Telstra Denies Scattered Spider Data Breach Claims Amid Ransom Threats

 

Telstra, one of Australia’s leading telecommunications companies, has denied claims made by the hacker group Scattered Spider that it suffered a massive data breach compromising nearly 19 million personal records. The company issued a statement clarifying that its internal systems remain secure and that the data in question was scraped from publicly available sources rather than stolen. In a post on X (formerly Twitter), Telstra emphasized that no passwords, banking details, or sensitive identification data such as driver’s licenses or Medicare numbers were included in the dataset. 

The claims originated from a dark web post published on October 3 by a group calling itself Scattered Lapsus$ Hunters, an offshoot of Scattered Spider. The group alleged it had stolen more than 100GB of personally identifiable information, including names and physical addresses, and warned that company executives should negotiate to avoid further data exposure. The attackers claimed the alleged breach took place in July 2023 and threatened to release the data publicly if a ransom was not paid by October 13, 2025. They also asserted possession of over 16 million records contained in a file named telstra.sql, which they said was part of a larger collection of 19 million records. 

In a surprising twist, the ransom note also mentioned Salesforce, the global cloud computing company, demanding negotiations begin with its executives. Salesforce swiftly rejected the demand, issuing a statement on October 8 declaring that it “will not engage, negotiate with, or pay any extortion demand,” aligning with global cybersecurity guidelines that discourage ransom payments. 

Scattered Lapsus$ Hunters has made similar claims about breaches involving several major corporations, including Qantas, IKEA, and Google AdSense. Cybersecurity intelligence platforms like Cyble Vision have documented multiple previous instances of alleged Telstra data breaches, some dating back to 2022. In one notable case, a threat actor called UnicornLover67 claimed to possess a dataset containing over 47,000 Telstra employee records, including email addresses and hashed passwords. Telstra has previously confirmed smaller breaches linked to third-party service providers, most recently in 2022, affecting around 132,000 customers. 

However, cybersecurity analysts remain uncertain whether the current claims represent a fresh breach or a recycling of old data. Experts suggest that previously leaked or publicly available datasets may have been repurposed to appear as new evidence of compromise. This possibility aligns with Telstra’s statement that no recent intrusion has occurred. 

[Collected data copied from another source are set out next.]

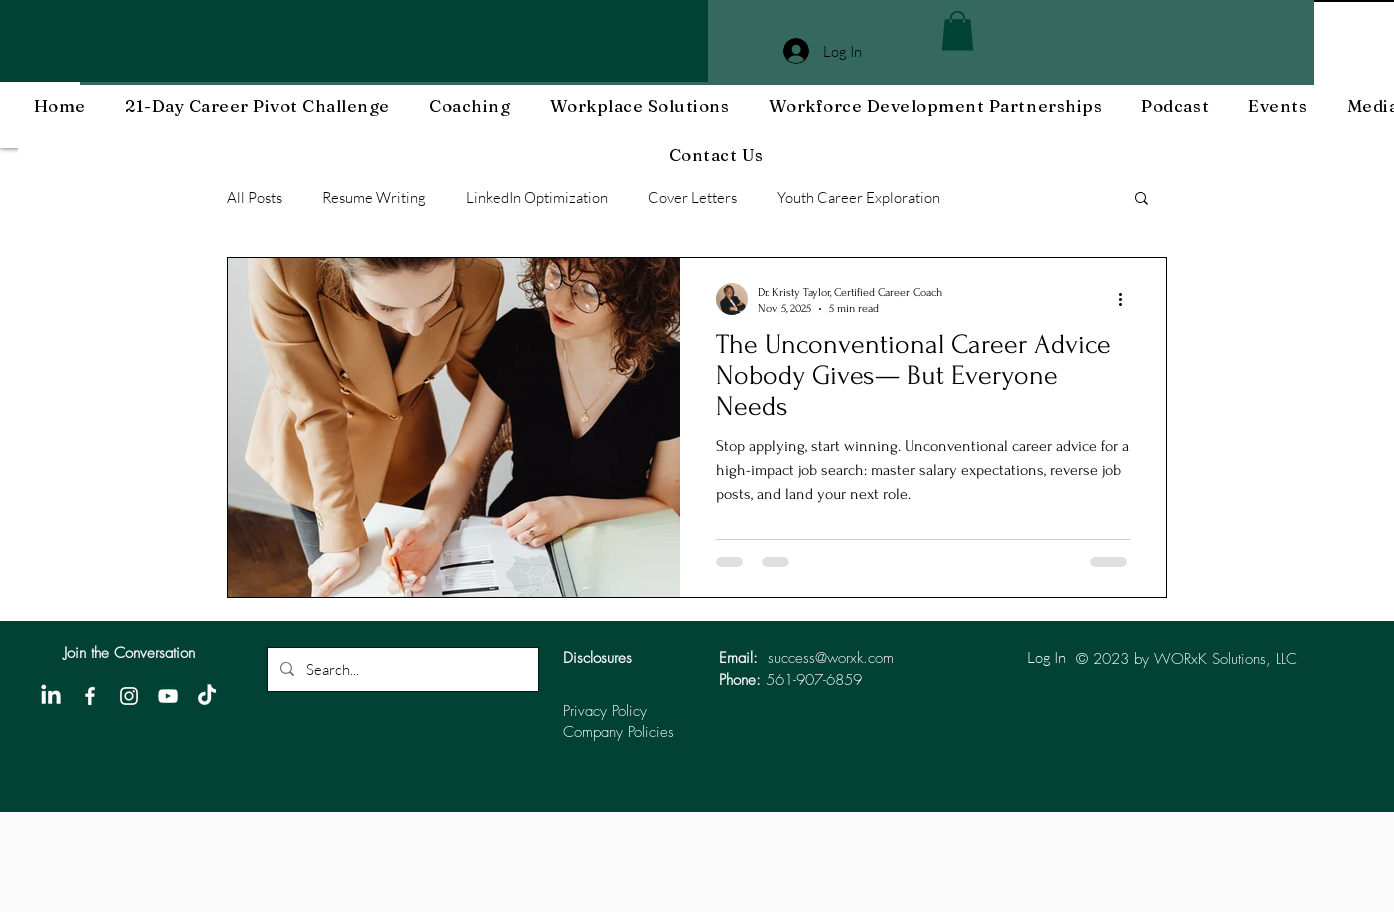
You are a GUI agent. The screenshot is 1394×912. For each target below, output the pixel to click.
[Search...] (401, 669)
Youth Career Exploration (858, 197)
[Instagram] (129, 696)
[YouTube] (168, 696)
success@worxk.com (831, 658)
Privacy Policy (605, 711)
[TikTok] (207, 696)
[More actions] (1127, 299)
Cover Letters (692, 197)
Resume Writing (374, 197)
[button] (957, 30)
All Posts (254, 197)
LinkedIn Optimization (537, 197)
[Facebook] (90, 696)
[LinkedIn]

The investigation into the alleged breach remains ongoing as the ransom deadline approaches. While Telstra continues to assert that its systems are uncompromised, the persistence of repeated breach claims underscores the growing challenge of misinformation and data reuse in the cybercrime landscape. The Cyber Express has reached out to Telstra for further updates and will continue to monitor the situation as new details emerge.